Roya – frei, wir sind frei

“Du kannst alles sagen, was du willst, Lu. Das ist dein Recht. Sag, was auch immer du willst.”

Diese Worte dröhnen noch immer in meinem Kopf. Immer, und immer wieder. Damals habe ich ihm noch geglaubt. Diesem Mann, den man meinen Vater nennt. Heute ist das anders. Es kommt mir vor, wie als wäre das bloß ein Traum gewesen. Ein guter. Kein Albtraum. Und doch ist das weg. Dieses Recht? Alles ist anders. Ein falsches Wort, und ….

Nicht daran denken, Lu. Mom geht es bestimmt gut. Sie lebt, Lu, sie lebt.

Ich möchte Mom einfach vergessen, ihr Schicksal, alles, wie als wäre es bloß ein Traum gewesen, und die Meinungsfreiheit dagegen Realität.
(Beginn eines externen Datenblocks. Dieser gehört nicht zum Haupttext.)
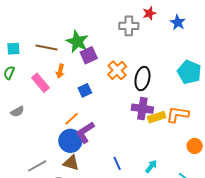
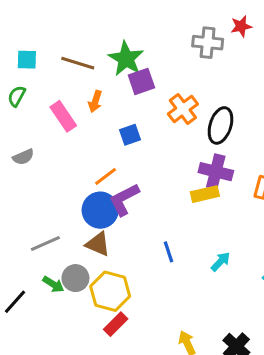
yellow rectangle: (157, 117) -> (205, 194), moved

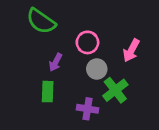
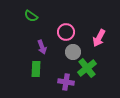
green semicircle: (41, 21) -> (31, 16), size x0.6
purple arrow: (56, 62) -> (42, 47), turned -48

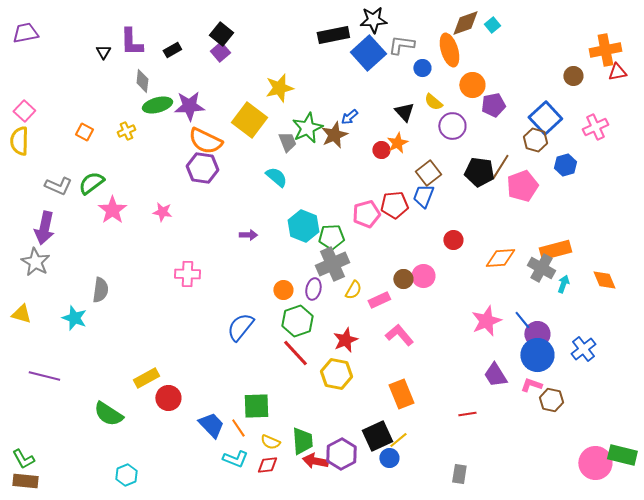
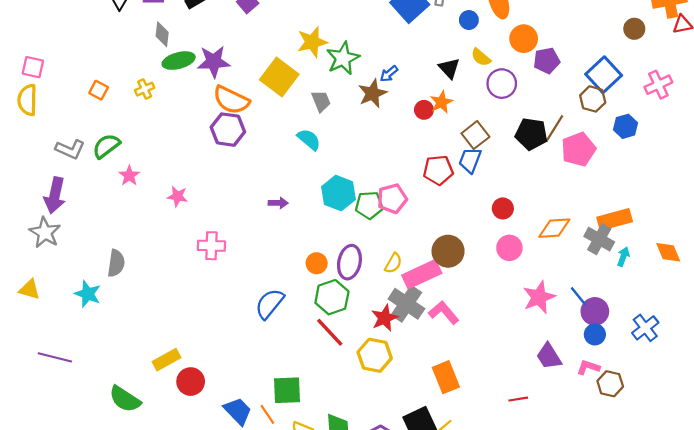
pink square: (24, 111) -> (33, 67), turned -30
green star: (307, 128) -> (343, 58), moved
pink star: (112, 210) -> (129, 176), size x0.7
pink star: (162, 212) -> (177, 196), moved
pink pentagon: (366, 214) -> (392, 199), moved
gray cross: (332, 264) -> (406, 304), moved, turned -32
pink circle: (423, 276) -> (509, 248), moved
brown circle: (403, 279) -> (448, 251), size x1.5
purple ellipse: (313, 289) -> (349, 262), size x1.4
pink rectangle: (379, 300) -> (422, 274), size x1.6
blue circle: (537, 355) -> (595, 334), size x0.6

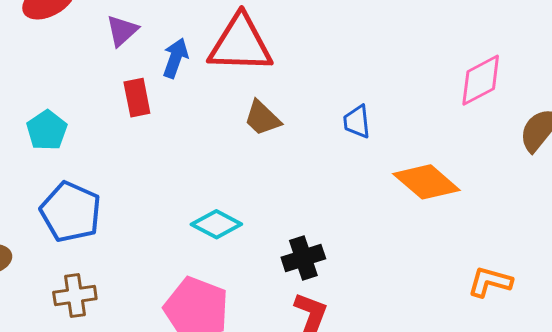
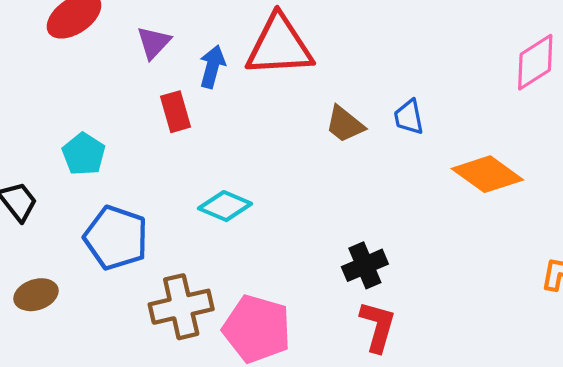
brown trapezoid: (262, 118) -> (345, 124), moved
cyan diamond: (216, 224) -> (225, 206), moved
brown cross: (75, 295) -> (181, 307), moved, size x1.4

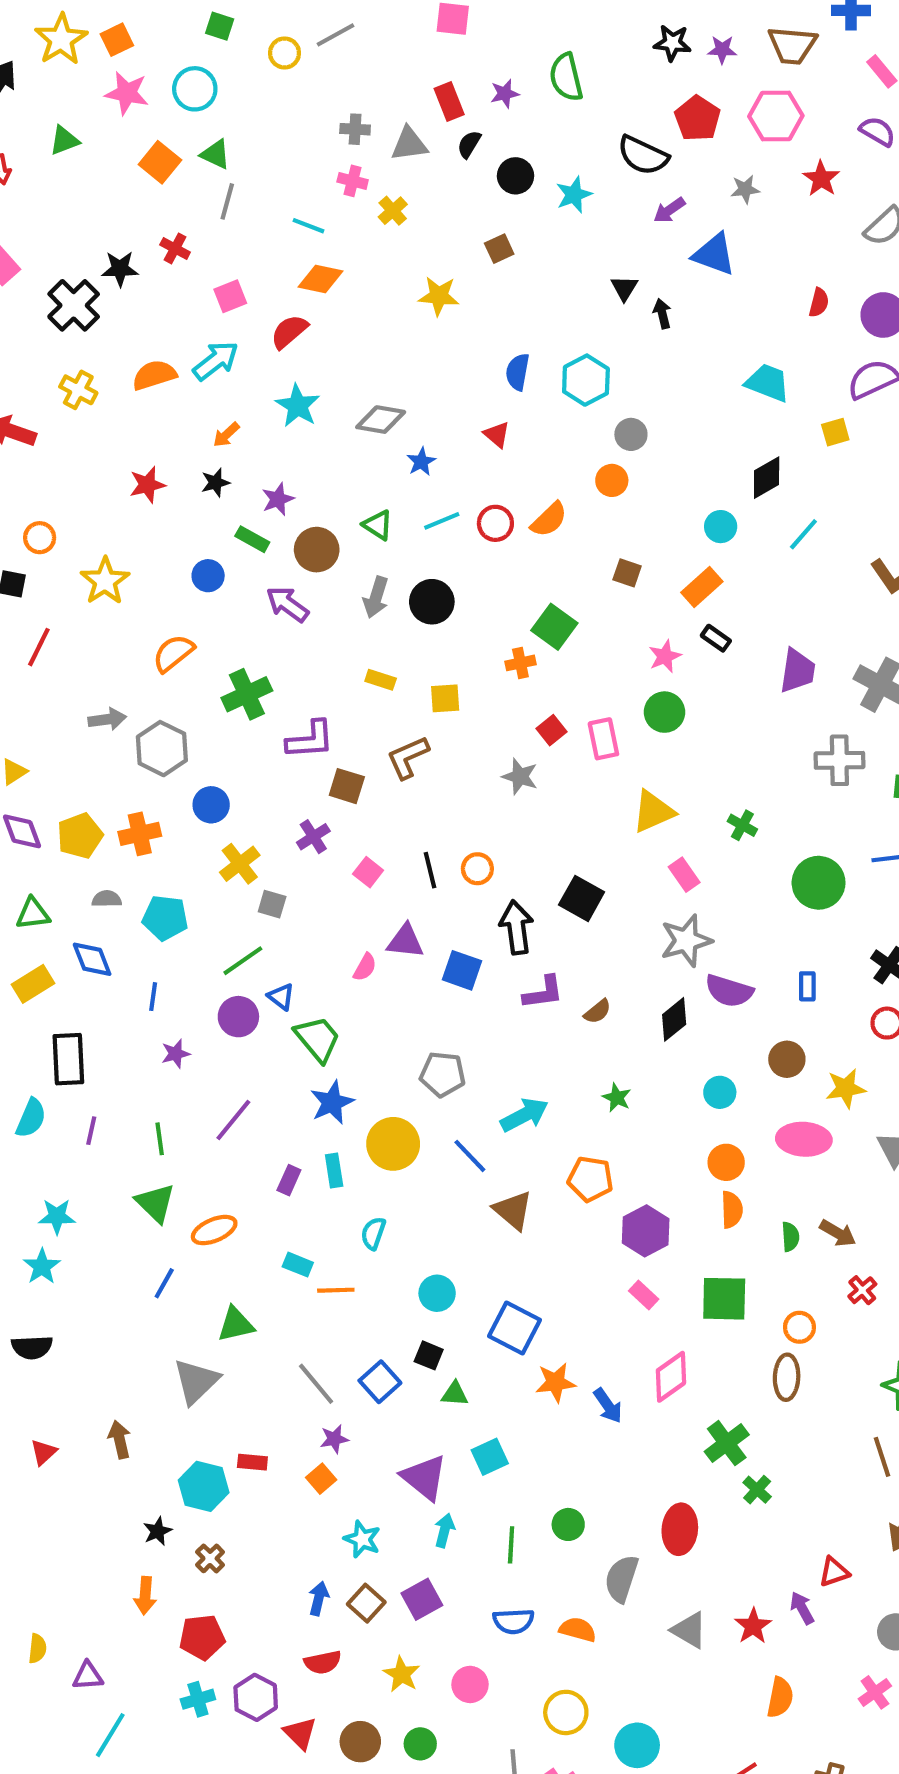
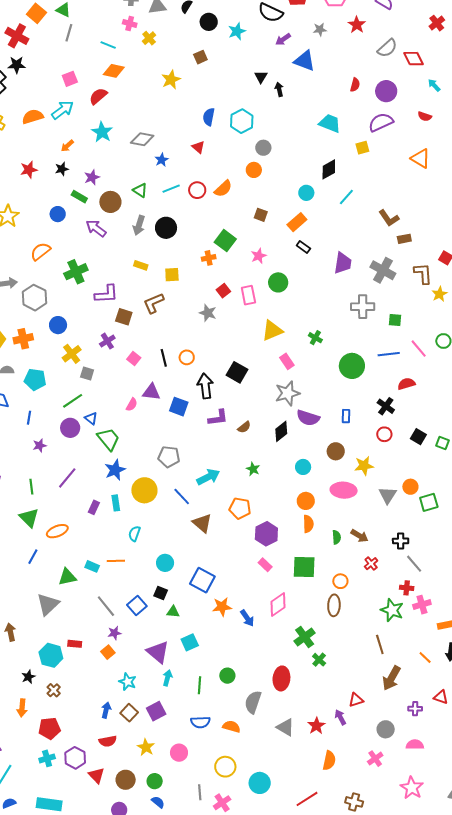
red cross: (175, 248) -> (17, 36), moved, size x1.6
yellow star: (439, 296) -> (171, 80), turned -30
pink star: (665, 656) -> (259, 256), moved
cyan rectangle: (298, 1265) -> (92, 566), moved

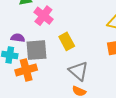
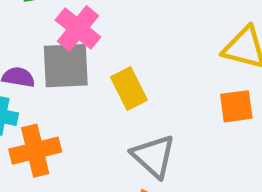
gray square: (36, 50) -> (66, 66), moved

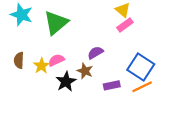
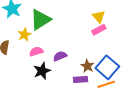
purple semicircle: (95, 53) -> (60, 56), moved
yellow star: (41, 66) -> (24, 35), moved
brown star: (85, 71) -> (87, 66), moved

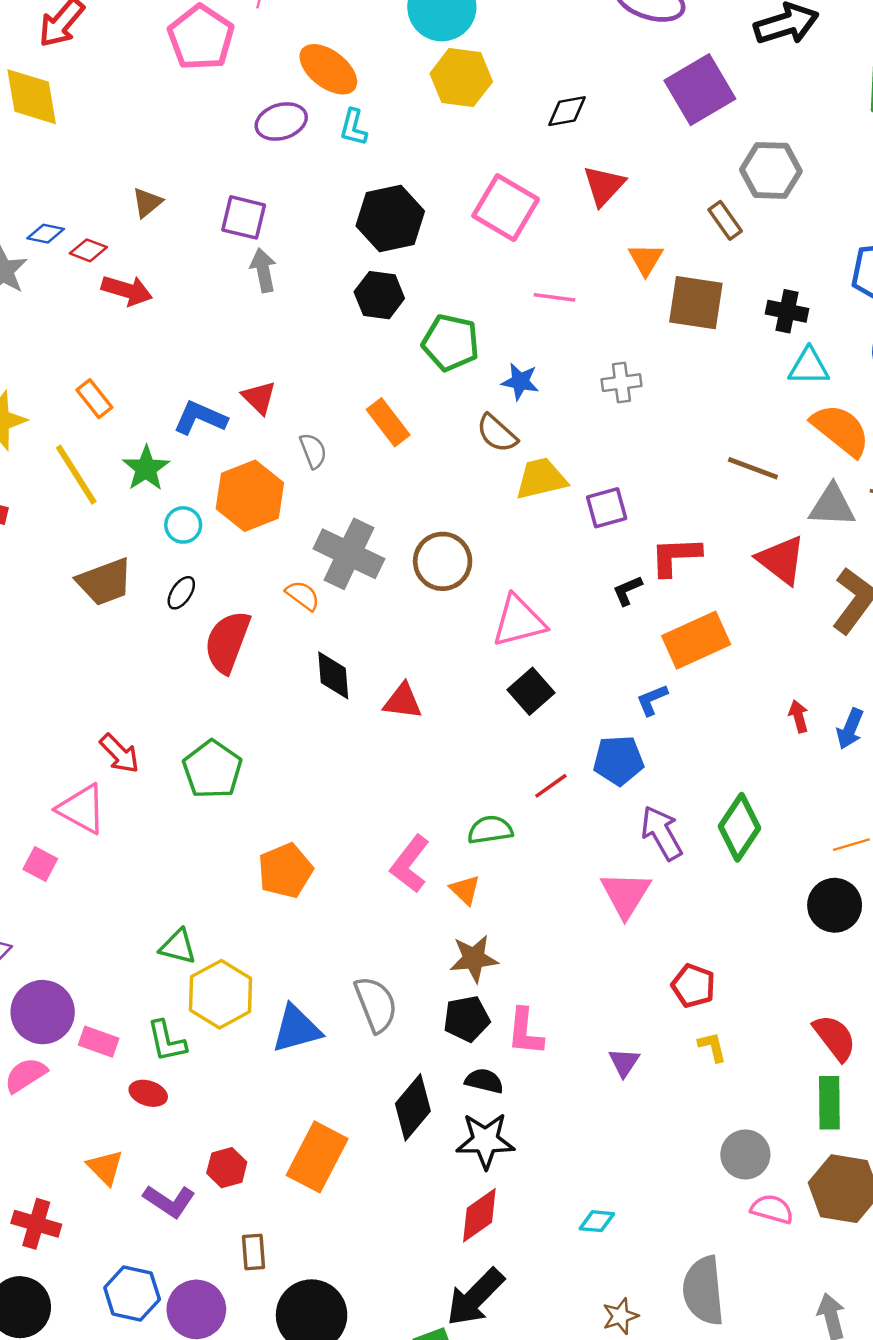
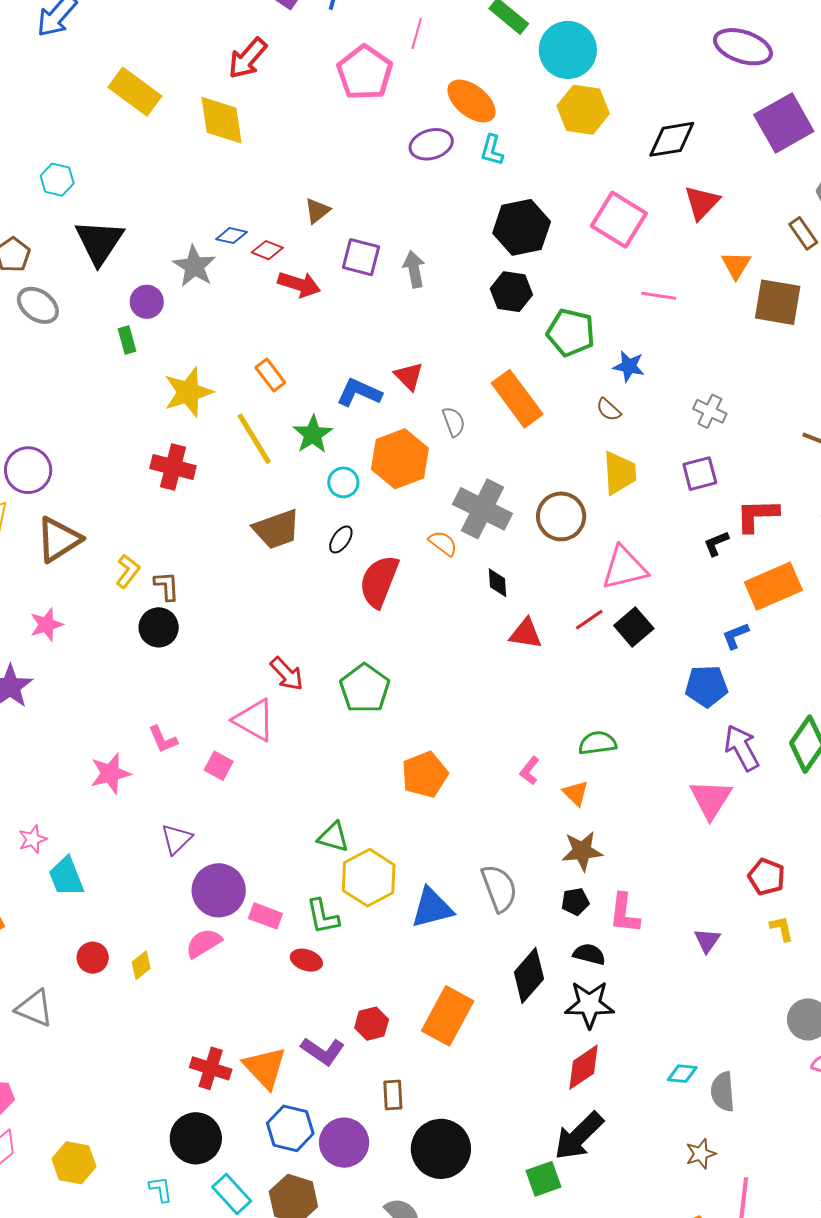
black diamond: (567, 111) -> (672, 139), size x1.4
purple square: (244, 217) -> (361, 257), moved
gray cross: (621, 383) -> (710, 411), moved, turned 32
orange rectangle: (388, 422) -> (517, 399), size x1.4
brown semicircle: (497, 433) -> (609, 410), size x0.7
yellow trapezoid: (541, 479) -> (620, 473), moved, turned 99
black diamond: (333, 675) -> (497, 583), moved, size x0.7
red line: (551, 786) -> (589, 620), moved
pink L-shape: (410, 864) -> (530, 771), size x0.6
black pentagon: (467, 1019) -> (575, 902), size x0.7
orange triangle: (105, 1167) -> (265, 1068), moved, size x1.4
gray semicircle: (703, 1291) -> (723, 1092), moved, size x0.7

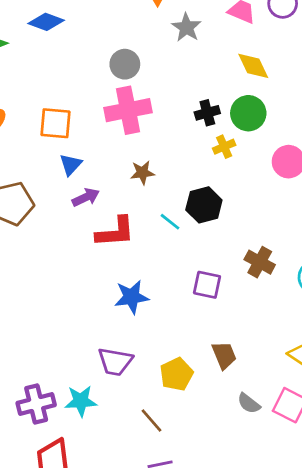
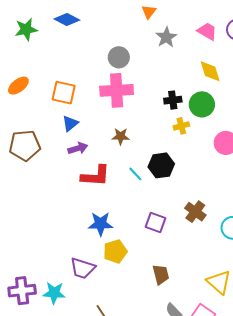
yellow pentagon: (176, 374) -> (115, 251), moved

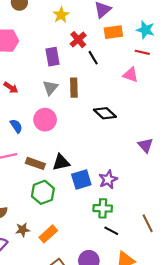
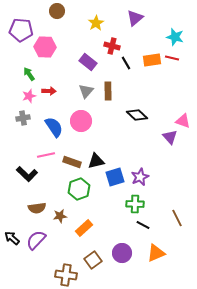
orange rectangle: (113, 32) -> (152, 60), moved
red cross: (78, 40) -> (112, 46), turned -35
purple rectangle: (53, 57) -> (88, 62), turned -42
pink triangle: (131, 75) -> (183, 121), moved
red arrow: (11, 88) -> (49, 91), turned -32
blue semicircle: (16, 126) -> (54, 127), size x1.5
purple triangle: (145, 145) -> (170, 137), moved
brown star: (23, 230) -> (60, 216), moved

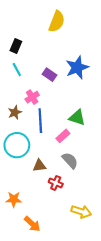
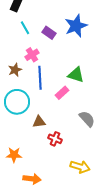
cyan line: (17, 70) -> (25, 28), moved
gray semicircle: (70, 160) -> (87, 119), moved
orange arrow: (32, 224) -> (32, 179), turned -36

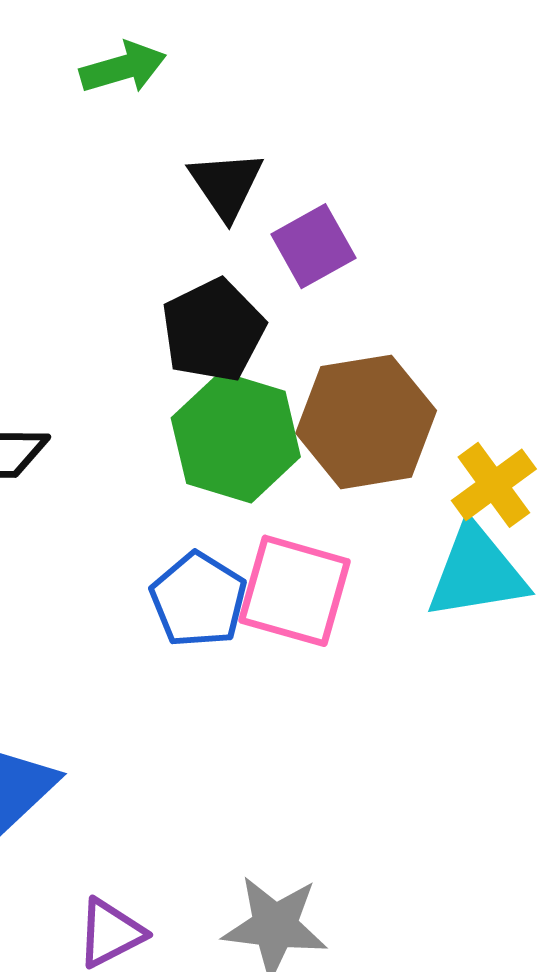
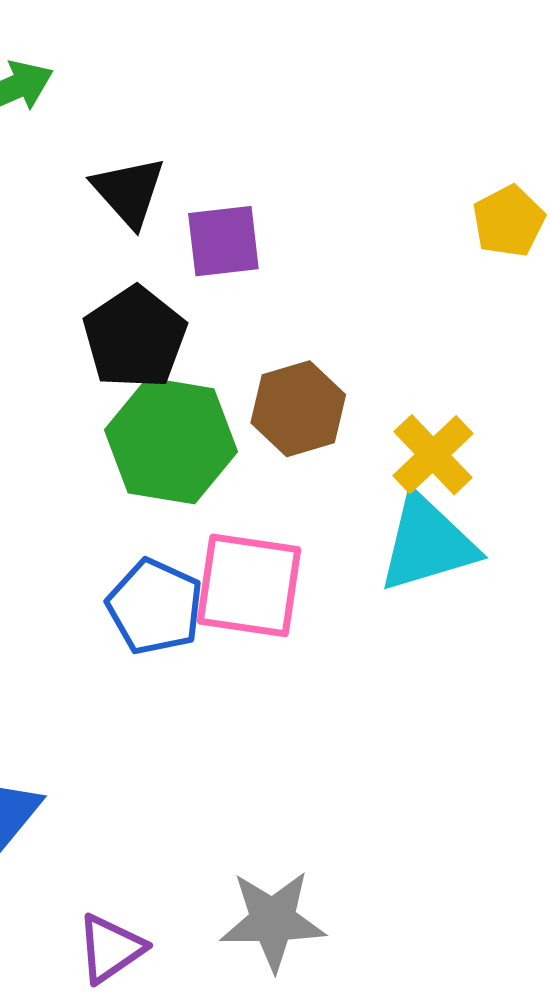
purple square: (313, 246) -> (223, 241), turned 30
brown hexagon: (366, 422) -> (298, 409), size x0.7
Aber … ich  schaffe es nicht. Immer wieder, und öfter, folgt auf Dad ́s “Du-kannst-alles-sagen,was-auch-immer-du-willst”-Traumrede nun auch eine Stimme, die an Mom ́s Schicksal erinnert.

Ja, der Kaiser meint es gut. Er möchte bloß für uns, das Volk, sorgen. Aber was hat Mom ihm bloß getan? War sie so eine schlechte Frau?

Ob sie eine gute Mutter war, kann ich nicht entscheiden. Sie wurde festgenommen,  da war ich erst knappe fünf Jahre alt. Ich habe nur ein Bild von ihr. Es zeigt meinen  Dad und sie, Arm in Arm, kurz nachdem sie sich kennengelernt haben. Sie, 24, und Dad 25. Nun wäre Mom schon 47, und ist schon seit neun Jahren an einem geheimen Ort. Eine Gefängniszelle, grausam, kühl, und dreckig? Oder ist sie doch schon verstreut im Meer?

Nicht daran denken, Lu! Lalalala, die Gedanken sind frei. Lalalala, alles ist gut. Ich bin so glücklich, Mom ist bestimmt schon wieder frei. Lalalala…..

Aber ich schaffe es nicht, Mom zu vergessen. Und damit auch unsere verlorene Freiheit.

 

Geknickt lasse ich mich im Sessel nieder. Ich mache den Fernseher an, um mich etwas abzulenken, und auf andere Gedanken zu kommen. Da klingelt es plötzlich an der Tür. Ich höre nur noch ein paar Worte aus der Nachrichtensendung, als ich auch schon zum Flur eile. “(…) Menschenmenge stürmt vor Wut den Palast. Der Kaiser erhängt, die politischen Gefangenen entlassen. Die Menschen sind erfreut über die neugewonnene Freiheit.”

“Mom! Mom, bist du es?” Überrascht blicke ich in ein Gesicht einer mir durch ein gewisses Bild bekannten Frau. Doch fehl am Platz auf ihrem wunderschönen  Gesicht wirken die Blutergüsse, Kratzer, und Narben. All diese Ausdrücke von Schmerz werden von verwahrlosten, zerzausten Haaren umgeben.

“Luana?” Sie strahlt mir entgegen und nimmt mich in den Arm. “Oh, Luana!” Eine kleine Träne läuft an ihrer Wange herunter.

“Wir sind frei, Mom”, flüstere ich ihr, ebenfalls mit Tränen in den Augen, ins Ohr.